* Your goal *
Wherever the word "Market" turns up in a line of the entries, copy that line.

☆ ☆ ☆

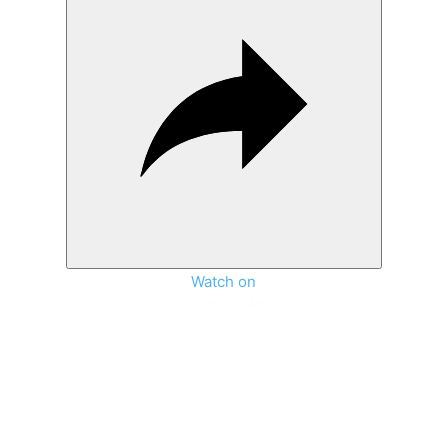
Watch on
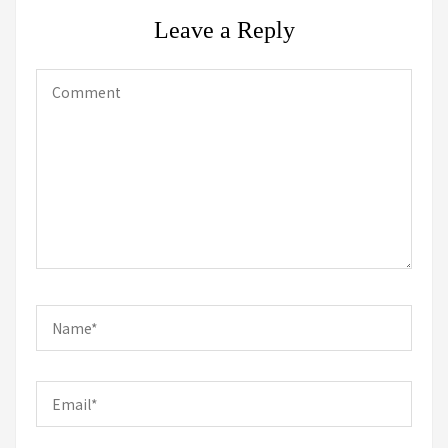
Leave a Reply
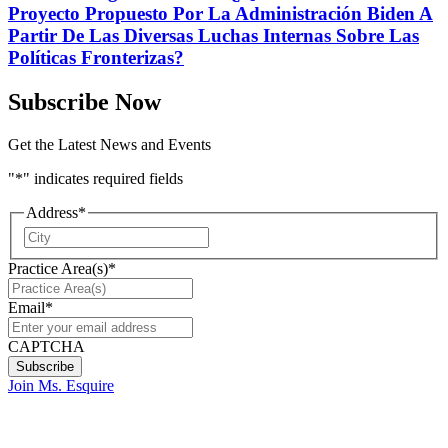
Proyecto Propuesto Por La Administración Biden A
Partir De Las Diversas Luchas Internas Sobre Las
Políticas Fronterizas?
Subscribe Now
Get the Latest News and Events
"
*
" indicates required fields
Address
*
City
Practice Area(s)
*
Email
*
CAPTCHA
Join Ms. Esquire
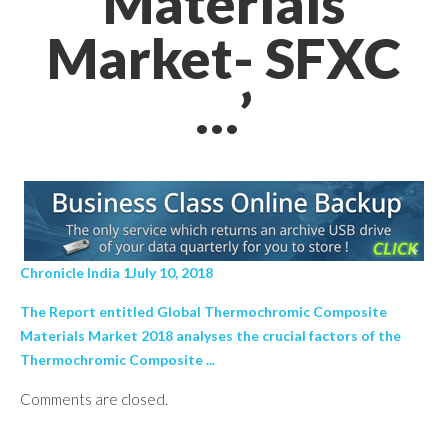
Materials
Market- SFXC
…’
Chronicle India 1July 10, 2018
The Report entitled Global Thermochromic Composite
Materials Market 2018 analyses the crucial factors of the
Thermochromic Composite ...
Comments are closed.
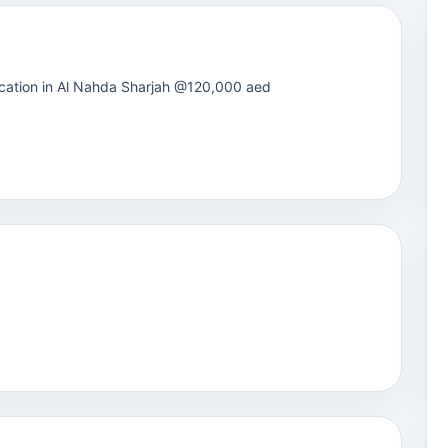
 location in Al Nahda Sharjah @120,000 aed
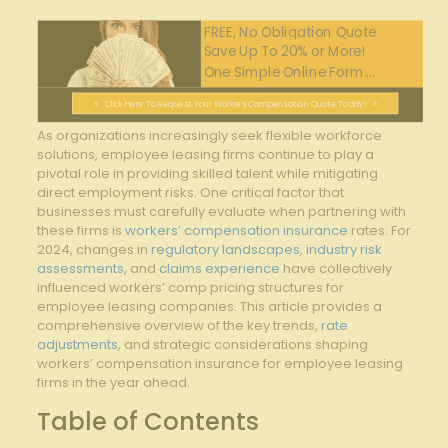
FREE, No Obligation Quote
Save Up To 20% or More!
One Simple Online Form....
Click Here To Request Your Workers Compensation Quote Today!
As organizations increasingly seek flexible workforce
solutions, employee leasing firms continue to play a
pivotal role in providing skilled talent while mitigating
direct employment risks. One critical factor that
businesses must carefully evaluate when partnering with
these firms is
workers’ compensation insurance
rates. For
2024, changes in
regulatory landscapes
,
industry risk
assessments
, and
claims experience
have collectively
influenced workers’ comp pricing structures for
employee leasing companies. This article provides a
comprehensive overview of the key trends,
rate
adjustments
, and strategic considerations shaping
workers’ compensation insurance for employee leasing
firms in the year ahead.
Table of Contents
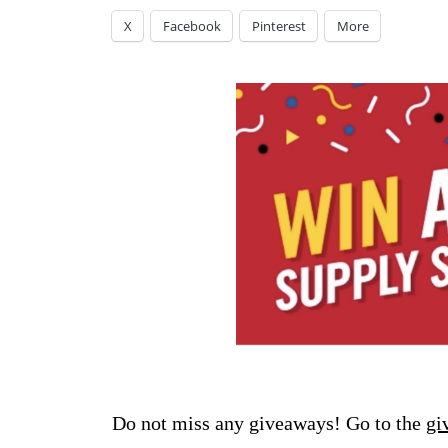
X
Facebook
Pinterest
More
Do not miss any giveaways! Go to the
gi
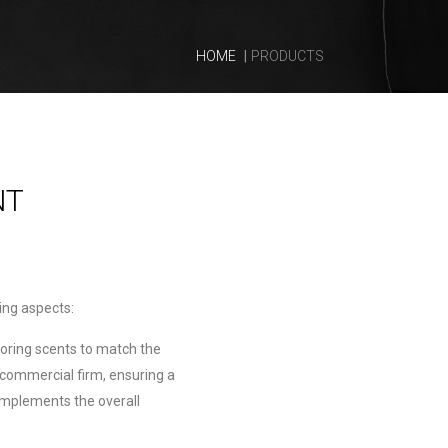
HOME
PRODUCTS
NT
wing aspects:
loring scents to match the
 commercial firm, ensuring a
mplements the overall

☆ ☆ ☆

* Task response *
Market- SFXC
Materials Market 2018 analyses the crucial factors of the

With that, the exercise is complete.